Show every line in the entries below where the word "monetización" appears.
═══ SUPPLIED ENTRIES ═══
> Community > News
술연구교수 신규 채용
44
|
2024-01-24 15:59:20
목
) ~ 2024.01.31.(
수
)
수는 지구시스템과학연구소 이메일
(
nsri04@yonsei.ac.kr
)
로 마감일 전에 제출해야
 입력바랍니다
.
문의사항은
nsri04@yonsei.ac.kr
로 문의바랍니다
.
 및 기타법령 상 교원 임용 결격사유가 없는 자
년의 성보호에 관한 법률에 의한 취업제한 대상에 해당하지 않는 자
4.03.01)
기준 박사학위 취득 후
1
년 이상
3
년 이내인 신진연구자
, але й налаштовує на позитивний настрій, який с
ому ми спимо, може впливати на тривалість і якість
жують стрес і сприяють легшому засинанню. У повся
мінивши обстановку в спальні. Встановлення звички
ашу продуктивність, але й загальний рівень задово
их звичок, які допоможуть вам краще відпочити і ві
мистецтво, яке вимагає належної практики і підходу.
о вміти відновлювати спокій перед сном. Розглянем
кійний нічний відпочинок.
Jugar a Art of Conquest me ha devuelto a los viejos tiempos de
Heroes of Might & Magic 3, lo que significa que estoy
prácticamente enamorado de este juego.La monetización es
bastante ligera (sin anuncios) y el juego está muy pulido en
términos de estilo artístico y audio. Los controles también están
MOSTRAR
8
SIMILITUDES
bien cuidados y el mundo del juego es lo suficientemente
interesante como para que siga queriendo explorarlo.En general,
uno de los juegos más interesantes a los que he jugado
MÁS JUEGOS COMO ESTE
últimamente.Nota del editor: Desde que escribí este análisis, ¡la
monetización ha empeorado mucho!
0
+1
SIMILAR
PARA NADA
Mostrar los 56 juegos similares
═══
═══ SUPPLIED ENTRIES ═══
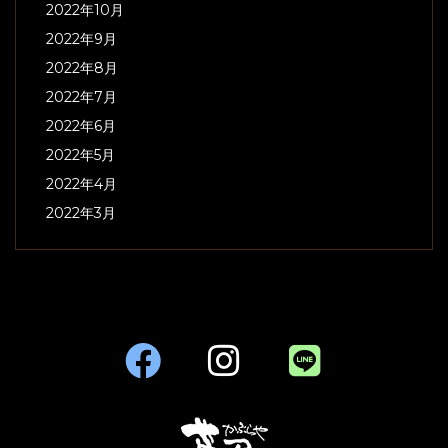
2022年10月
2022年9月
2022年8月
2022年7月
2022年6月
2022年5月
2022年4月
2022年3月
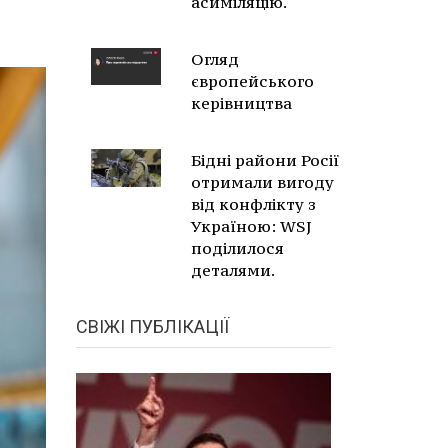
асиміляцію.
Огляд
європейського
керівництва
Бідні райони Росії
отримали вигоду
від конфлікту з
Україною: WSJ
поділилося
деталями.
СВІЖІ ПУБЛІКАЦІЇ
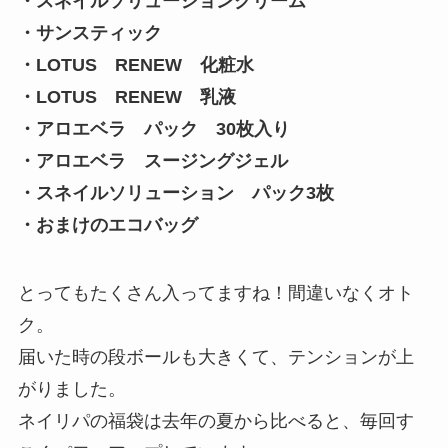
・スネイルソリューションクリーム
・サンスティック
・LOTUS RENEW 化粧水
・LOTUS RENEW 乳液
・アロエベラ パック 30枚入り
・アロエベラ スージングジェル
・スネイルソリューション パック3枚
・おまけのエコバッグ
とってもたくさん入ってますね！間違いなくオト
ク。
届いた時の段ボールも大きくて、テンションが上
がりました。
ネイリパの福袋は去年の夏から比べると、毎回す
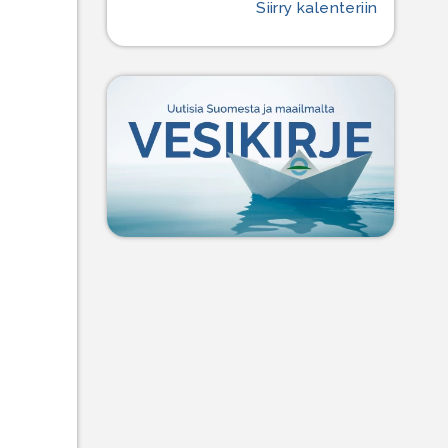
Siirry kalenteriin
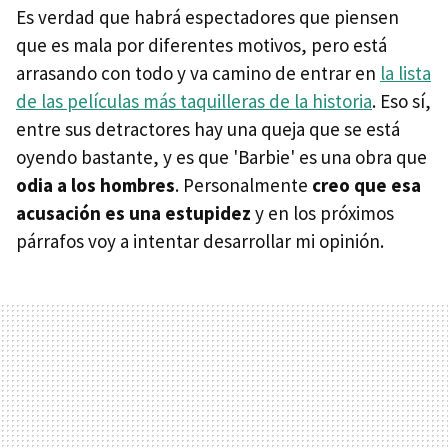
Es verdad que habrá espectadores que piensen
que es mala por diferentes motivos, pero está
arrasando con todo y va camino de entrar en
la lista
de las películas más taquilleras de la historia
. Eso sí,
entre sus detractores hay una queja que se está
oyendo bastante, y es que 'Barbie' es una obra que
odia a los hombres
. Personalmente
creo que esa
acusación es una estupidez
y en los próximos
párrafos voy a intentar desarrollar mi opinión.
═══
**TASK SOLUTION:**
prácticamente enamorado de este juego.La monetización es
monetización ha empeorado mucho!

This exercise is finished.